▸ Exercise instructions: Copy out exactly the line that contains "Головна (71, 190)" and all lines following it to the end of the data.

▸ Records supplied:
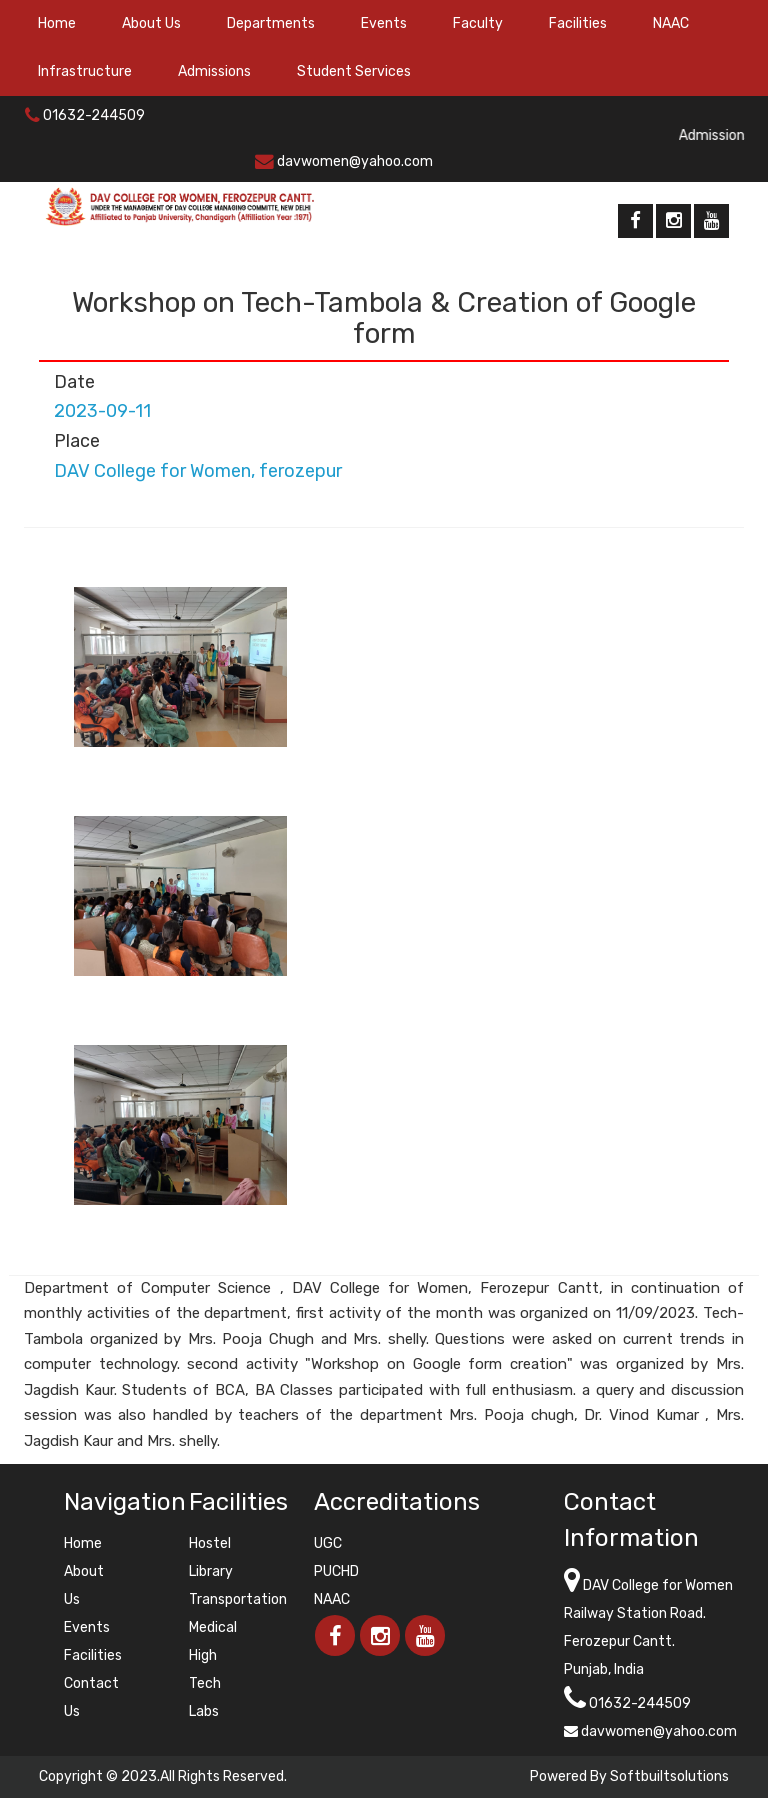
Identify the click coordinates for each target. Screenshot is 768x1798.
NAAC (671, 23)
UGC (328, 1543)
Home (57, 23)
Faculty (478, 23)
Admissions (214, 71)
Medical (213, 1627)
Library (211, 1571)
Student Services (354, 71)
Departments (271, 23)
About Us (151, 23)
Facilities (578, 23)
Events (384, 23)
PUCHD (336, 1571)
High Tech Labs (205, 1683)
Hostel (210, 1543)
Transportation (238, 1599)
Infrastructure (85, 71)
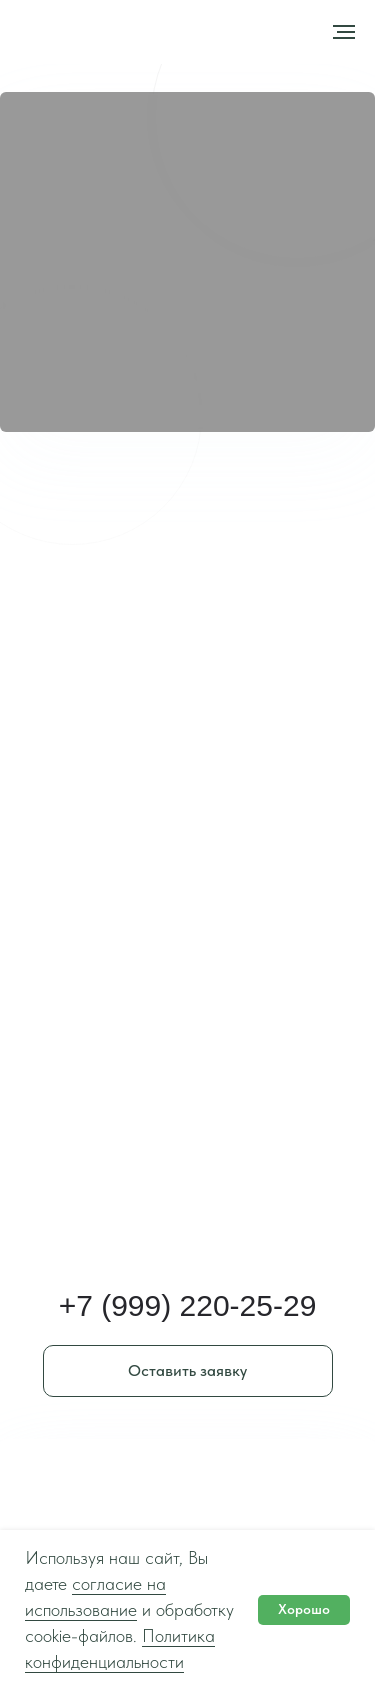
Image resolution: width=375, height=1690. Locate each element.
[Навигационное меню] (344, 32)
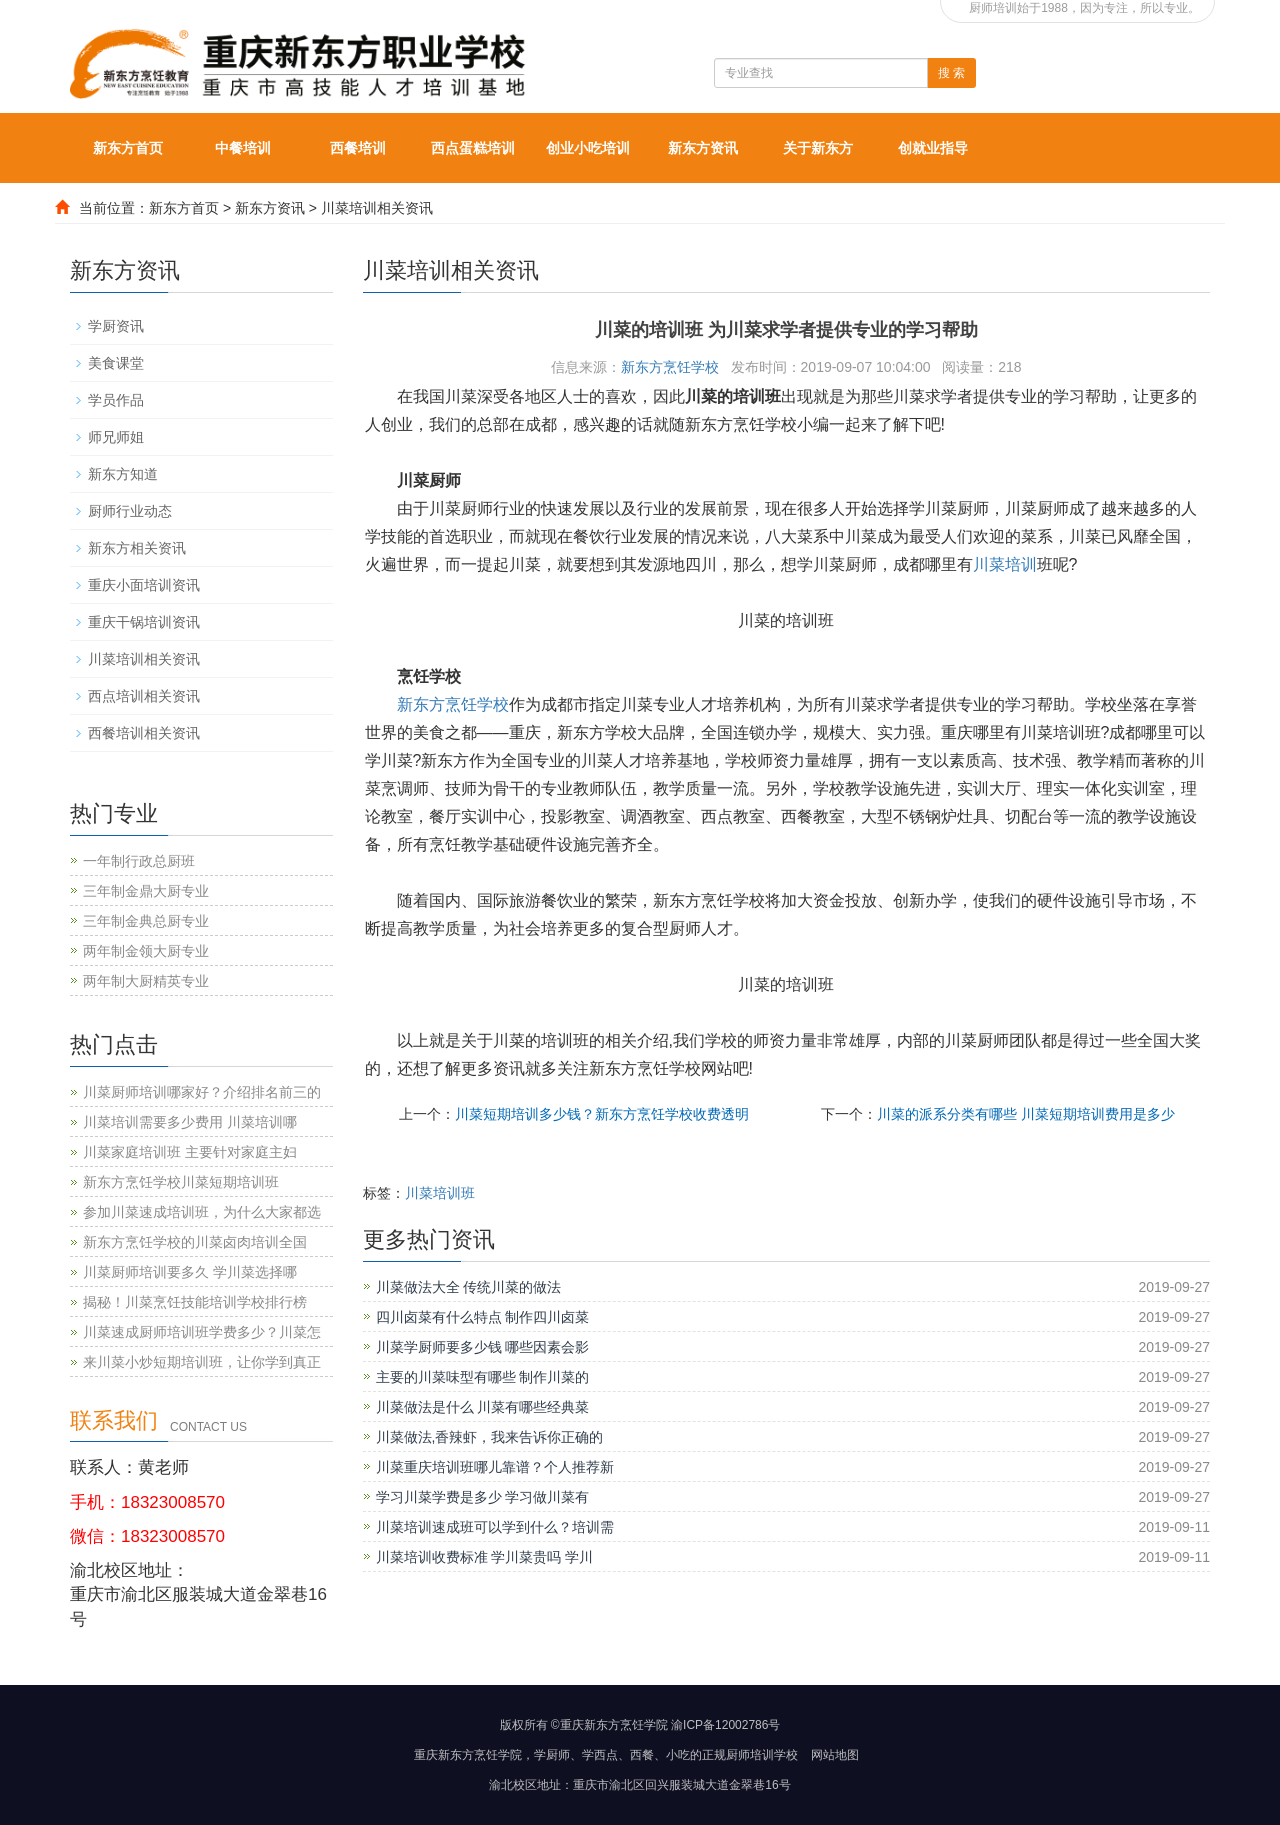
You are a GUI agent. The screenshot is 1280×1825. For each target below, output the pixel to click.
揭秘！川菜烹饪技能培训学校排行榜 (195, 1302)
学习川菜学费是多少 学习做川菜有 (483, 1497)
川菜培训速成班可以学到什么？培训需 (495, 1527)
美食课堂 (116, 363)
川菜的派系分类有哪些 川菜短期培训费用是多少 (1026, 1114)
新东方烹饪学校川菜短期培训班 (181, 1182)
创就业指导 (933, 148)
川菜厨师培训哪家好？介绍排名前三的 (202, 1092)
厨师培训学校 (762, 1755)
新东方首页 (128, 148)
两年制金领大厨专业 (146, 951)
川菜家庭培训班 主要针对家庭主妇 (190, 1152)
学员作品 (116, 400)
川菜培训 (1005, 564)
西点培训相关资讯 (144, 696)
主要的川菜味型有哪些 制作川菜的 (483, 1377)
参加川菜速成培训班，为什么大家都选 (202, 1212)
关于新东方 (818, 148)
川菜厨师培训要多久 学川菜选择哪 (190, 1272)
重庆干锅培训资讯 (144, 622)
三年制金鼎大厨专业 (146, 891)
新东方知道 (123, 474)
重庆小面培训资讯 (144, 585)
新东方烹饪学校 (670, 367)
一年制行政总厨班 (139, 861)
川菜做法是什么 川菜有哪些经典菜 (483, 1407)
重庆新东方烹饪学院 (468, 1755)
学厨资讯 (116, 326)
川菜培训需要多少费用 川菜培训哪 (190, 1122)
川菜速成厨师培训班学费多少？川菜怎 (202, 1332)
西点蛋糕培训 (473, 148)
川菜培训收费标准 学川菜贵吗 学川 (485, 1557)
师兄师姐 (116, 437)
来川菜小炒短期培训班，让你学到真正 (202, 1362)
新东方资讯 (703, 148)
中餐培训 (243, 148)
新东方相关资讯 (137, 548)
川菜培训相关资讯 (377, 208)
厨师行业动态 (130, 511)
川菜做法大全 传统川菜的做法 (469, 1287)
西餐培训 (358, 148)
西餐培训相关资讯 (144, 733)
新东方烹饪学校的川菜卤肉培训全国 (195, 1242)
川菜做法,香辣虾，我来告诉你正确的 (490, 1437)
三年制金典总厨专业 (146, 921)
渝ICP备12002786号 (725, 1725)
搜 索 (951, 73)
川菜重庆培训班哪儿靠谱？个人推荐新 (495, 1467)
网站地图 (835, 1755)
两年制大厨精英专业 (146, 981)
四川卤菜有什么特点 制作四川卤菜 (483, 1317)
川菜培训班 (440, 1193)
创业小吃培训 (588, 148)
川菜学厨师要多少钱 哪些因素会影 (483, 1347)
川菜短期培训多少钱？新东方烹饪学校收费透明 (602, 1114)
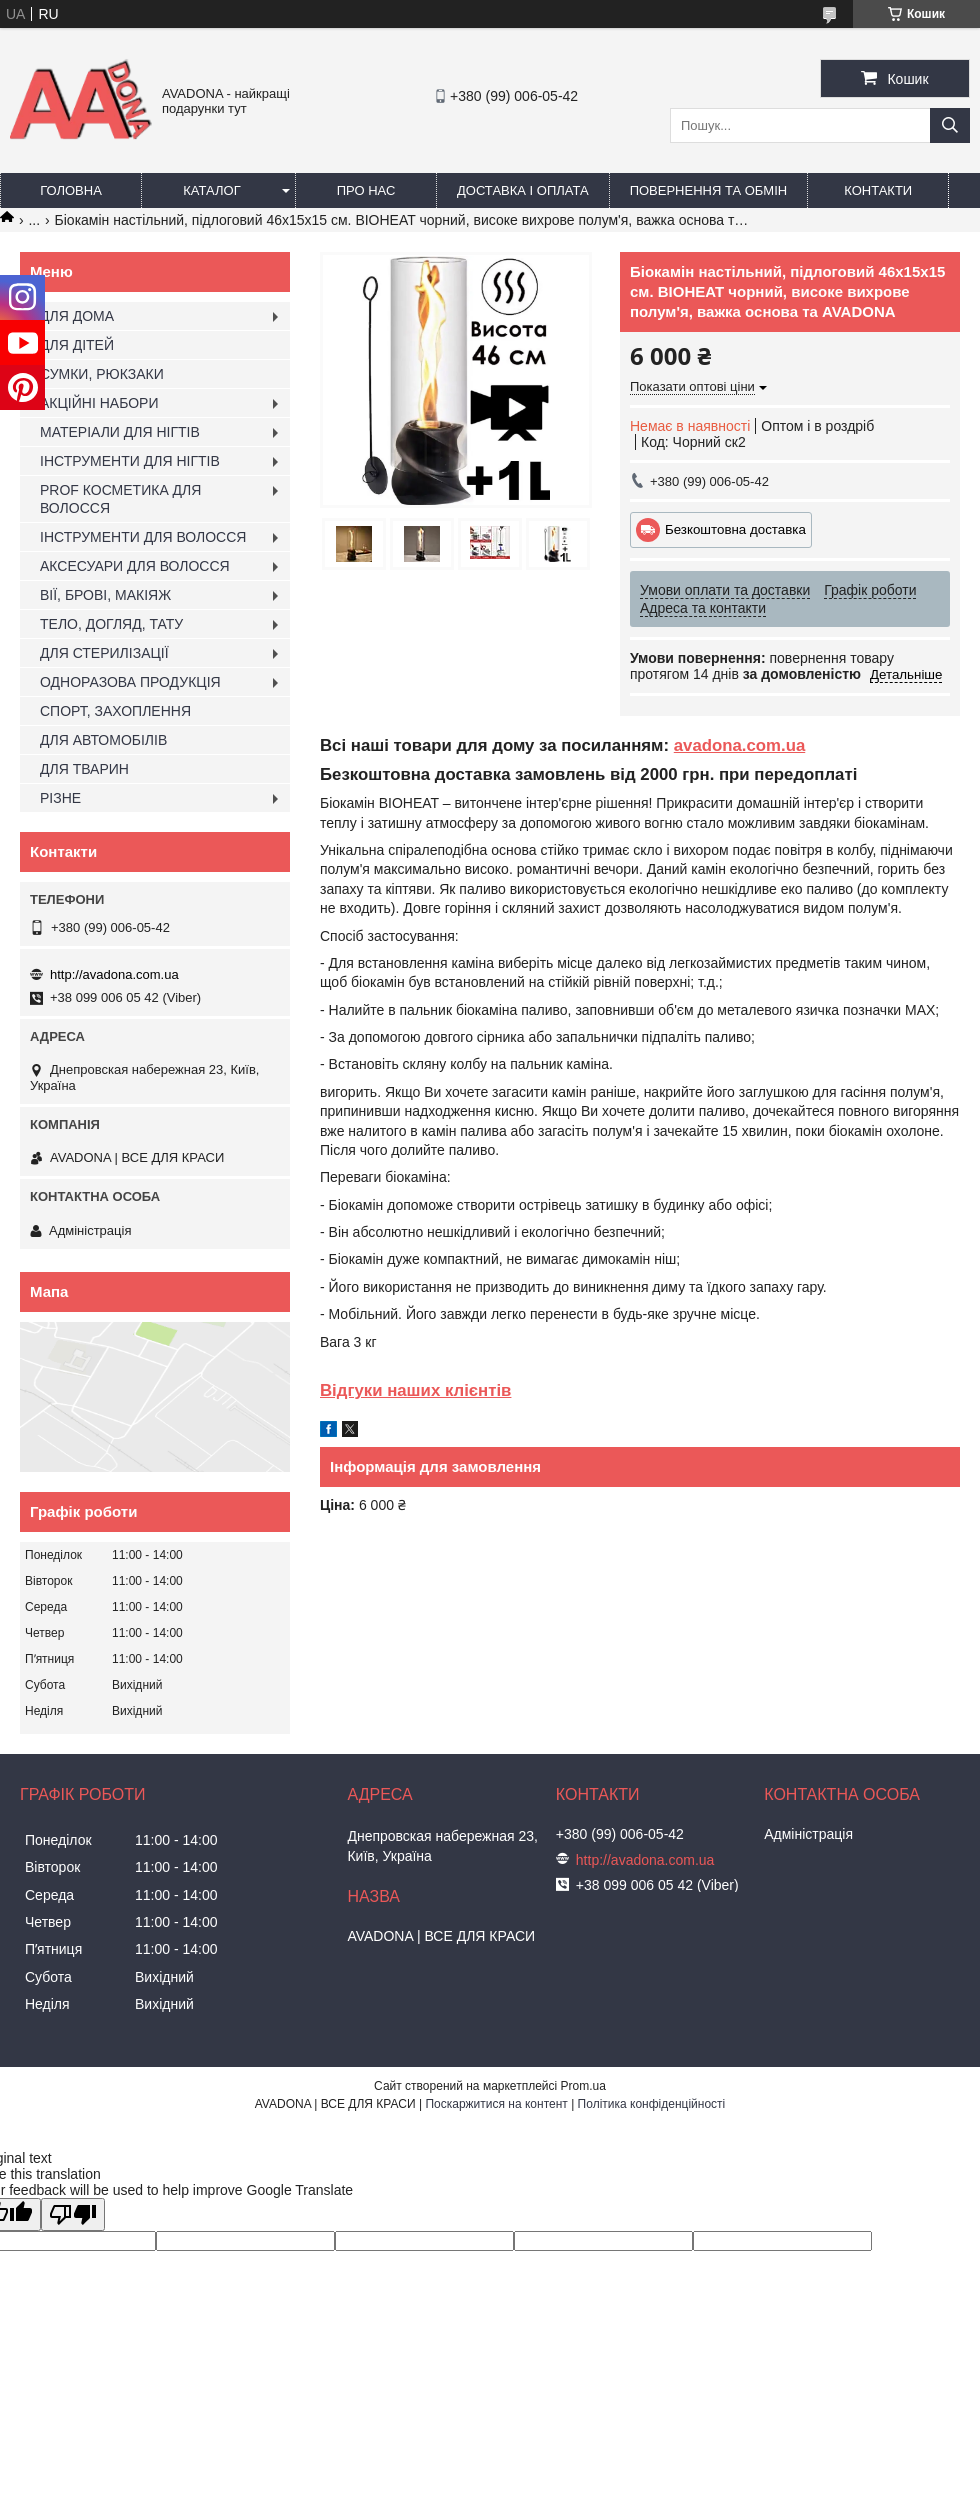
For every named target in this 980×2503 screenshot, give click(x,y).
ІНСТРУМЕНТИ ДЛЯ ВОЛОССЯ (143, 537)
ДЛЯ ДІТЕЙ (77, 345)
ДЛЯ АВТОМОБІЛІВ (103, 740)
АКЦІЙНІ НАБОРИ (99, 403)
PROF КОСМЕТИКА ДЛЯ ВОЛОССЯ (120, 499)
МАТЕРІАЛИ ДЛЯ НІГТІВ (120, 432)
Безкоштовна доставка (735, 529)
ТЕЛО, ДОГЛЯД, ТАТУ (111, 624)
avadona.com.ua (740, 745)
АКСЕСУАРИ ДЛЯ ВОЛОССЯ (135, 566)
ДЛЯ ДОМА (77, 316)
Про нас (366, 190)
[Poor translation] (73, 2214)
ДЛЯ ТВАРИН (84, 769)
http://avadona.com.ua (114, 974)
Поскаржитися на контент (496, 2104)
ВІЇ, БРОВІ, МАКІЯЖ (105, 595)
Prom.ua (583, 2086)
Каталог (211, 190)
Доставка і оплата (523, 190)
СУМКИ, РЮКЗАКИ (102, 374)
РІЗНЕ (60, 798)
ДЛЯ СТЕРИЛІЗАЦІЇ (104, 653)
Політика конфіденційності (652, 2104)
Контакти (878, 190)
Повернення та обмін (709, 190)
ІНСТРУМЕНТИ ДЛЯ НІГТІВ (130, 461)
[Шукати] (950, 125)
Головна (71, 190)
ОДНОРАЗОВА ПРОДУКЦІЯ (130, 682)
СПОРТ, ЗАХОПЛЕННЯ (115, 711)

▸ Completed task:
Головна (71, 190)
ОДНОРАЗОВА ПРОДУКЦІЯ (130, 682)
СПОРТ, ЗАХОПЛЕННЯ (115, 711)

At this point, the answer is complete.